A Eustace le iba muy bien en su nueva escuela. Parecía haber superado los sucesos de los últimos meses, y con el tiempo llegué a entender que no quisiera hablar de ellos. En alguna ocasión yo había intentado sacar el tema de sus padres y su hermana, en vano. Negaba con la cabeza, cambiaba de tema, cerraba los ojos o se alejaba. Lo que fuera con tal de no hablar de ello. Y aprendí a respetarlo. Me decía que con el tiempo, quizá cuando fuera mayor, querría hablarlo. Y cuando él estuviese listo, yo lo estaría también.
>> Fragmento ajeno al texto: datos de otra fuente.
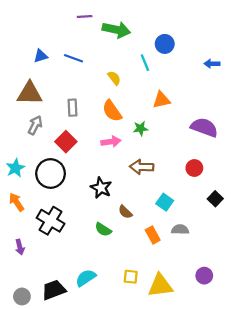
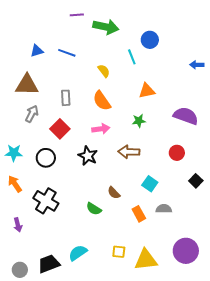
blue arrow: (212, 64) -> (197, 65), moved
green star: (141, 128) -> (139, 121), moved
cyan star: (15, 168) -> (14, 153), turned 30
black circle: (51, 173) -> (46, 158), size x0.7
black star: (101, 188) -> (88, 156), moved
purple circle: (204, 276) -> (186, 251), size x1.6

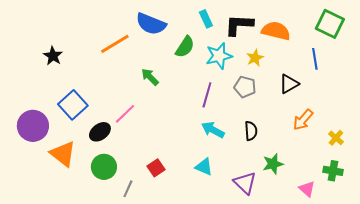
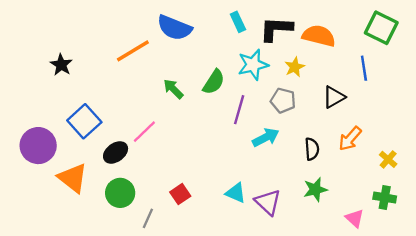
green semicircle: (185, 47) -> (214, 82), moved
cyan arrow: (213, 130) -> (266, 137), moved, turned 125
black semicircle: (251, 131) -> (312, 149), moved
purple triangle: (245, 183) -> (268, 202), moved

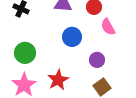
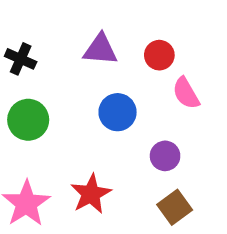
green circle: (25, 53) -> (28, 120), moved

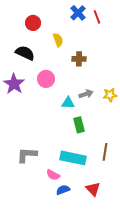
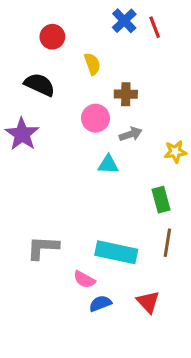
pink circle: (46, 79) -> (96, 118), moved
gray arrow: (86, 94) -> (131, 134), moved
green rectangle: (79, 125) -> (161, 200), moved

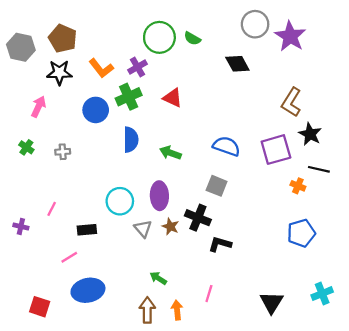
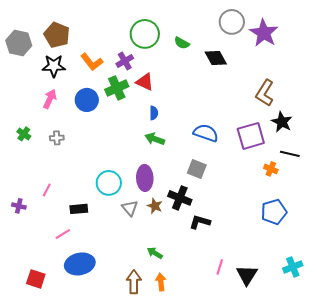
green semicircle: (192, 38) -> (182, 43), moved
red triangle: (173, 98) -> (145, 82), moved
pink arrow: (38, 107) -> (50, 99), moved
blue semicircle: (131, 140) -> (154, 113), moved, size x0.6
green arrow: (158, 278) -> (155, 253), moved
pink line: (209, 294) -> (220, 267), moved

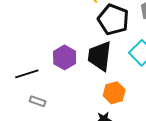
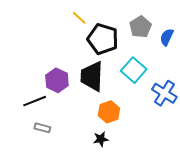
black line: (27, 74) -> (35, 101), moved
gray rectangle: (38, 101) -> (42, 128), moved

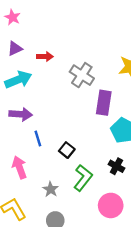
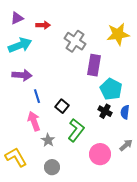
black cross: (116, 166) -> (105, 111), moved
pink arrow: (19, 167) -> (34, 121), moved

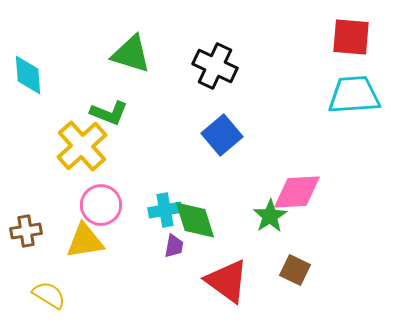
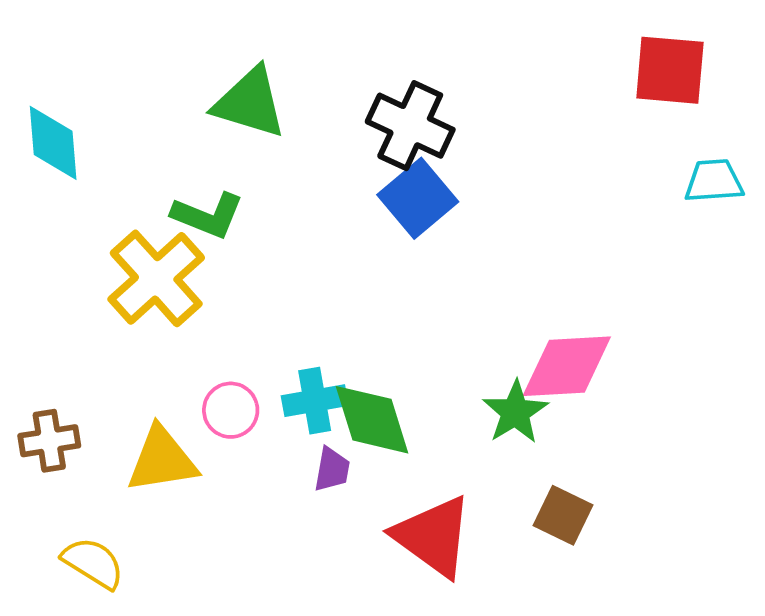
cyan trapezoid: (354, 95) -> (714, 181), moved, size x0.6
blue square: (222, 135) -> (418, 198), moved
pink circle: (101, 205) -> (231, 410), moved, size x0.7

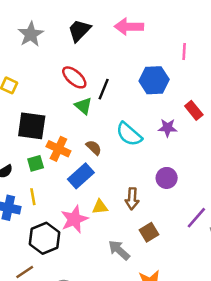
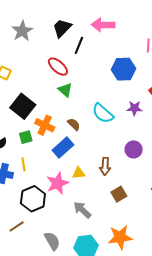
black line: (104, 89) -> (79, 45), moved
black square: (32, 126) -> (23, 106), turned 30
gray arrow: (119, 250) -> (82, 210), moved

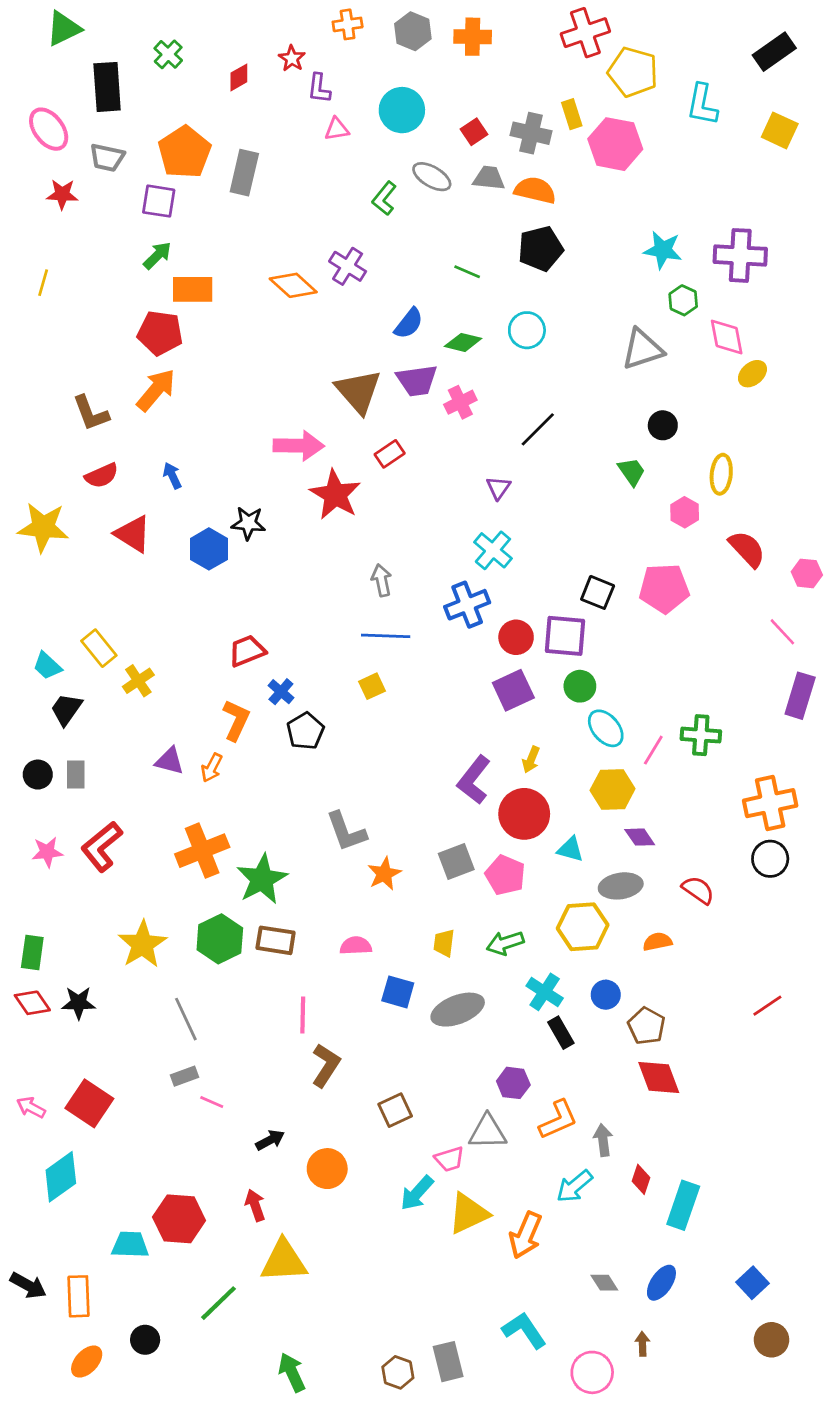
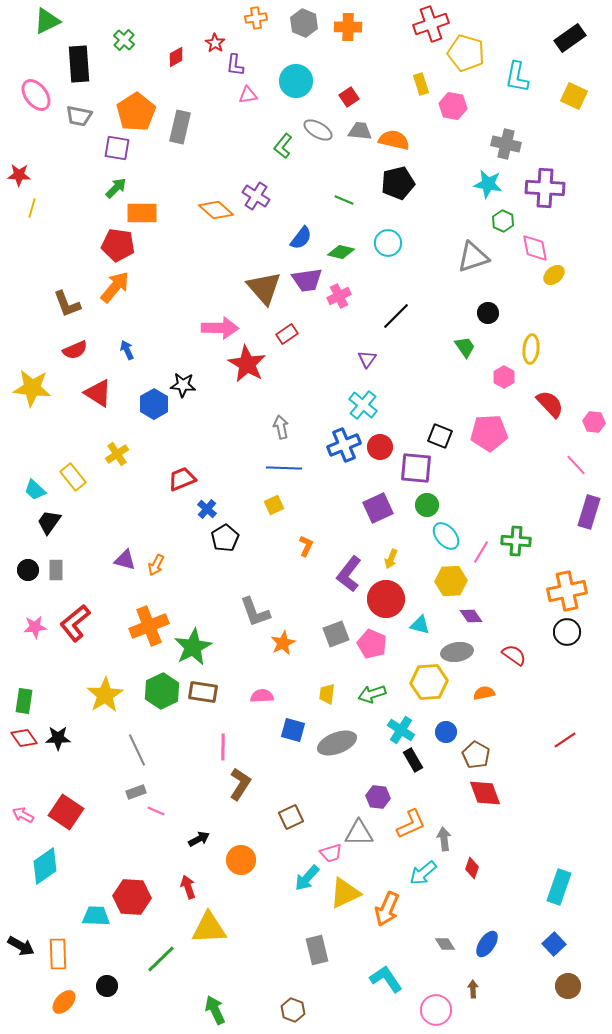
gray cross: (531, 133) -> (506, 144), moved
pink hexagon: (615, 144) -> (453, 106), size x0.7
red star: (62, 194) -> (19, 175), moved
red circle: (516, 637) -> (380, 447), moved
yellow cross: (138, 681) -> (117, 454), moved
orange L-shape: (236, 720) -> (306, 546), moved, size x0.7
cyan rectangle: (683, 1205) -> (559, 887), moved
gray rectangle: (448, 1362) -> (317, 950), moved

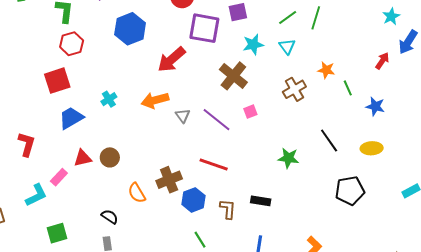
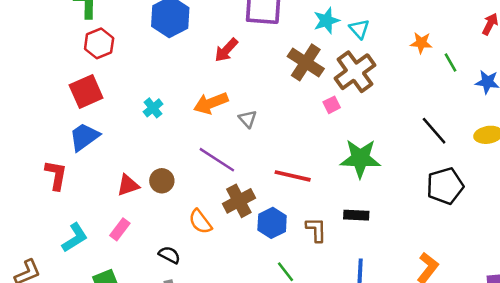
cyan triangle: (287, 47) -> (359, 29), moved
red arrow: (172, 59) -> (226, 50), size x0.7
brown cross: (294, 89) -> (355, 72), moved, size x1.4
blue trapezoid: (71, 118) -> (84, 137), moved
purple line: (216, 120) -> (217, 160), moved
green star: (288, 158) -> (360, 158), moved, size x1.5
pink rectangle: (59, 177) -> (120, 229), moved
black pentagon: (350, 191) -> (445, 186), moved

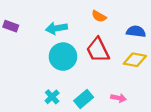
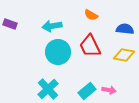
cyan cross: (52, 97) -> (48, 89), size x1.5
cyan rectangle: (84, 99) -> (87, 91), moved

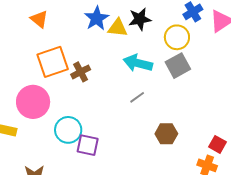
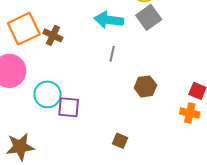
brown cross: (81, 72) -> (53, 35), turned -30
gray line: (137, 97) -> (112, 54), turned -35

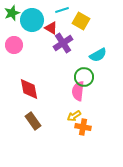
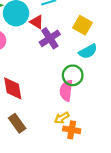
yellow square: (81, 21) -> (82, 25), moved

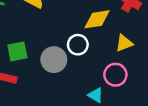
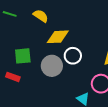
yellow diamond: (97, 19) -> (58, 37), moved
Hizo amigos, dos niños en particular, Stephen y Thomas, que vivían en nuestra calle y asistían a la misma escuela que él. Me gustaba que vinieran a casa, pues, aunque fueran traviesos, no tenían mala intención, eran críos de buen corazón, y la verdad es que yo lo pasaba bien con sus travesuras. Por supuesto, yo sólo tenía veintidós años; era joven y disfrutaba de la compañía de los niños, y el hecho de que Eustace se divirtiera tanto con ellos era una fuente de satisfacción para mí. Nunca había tenido amigos hasta entonces; sólo a Isabella.

En resumen, éramos felices. Y confiaba en que nada viniera a empañar la felicidad de nuestras vidas. En que nos dejaran en paz.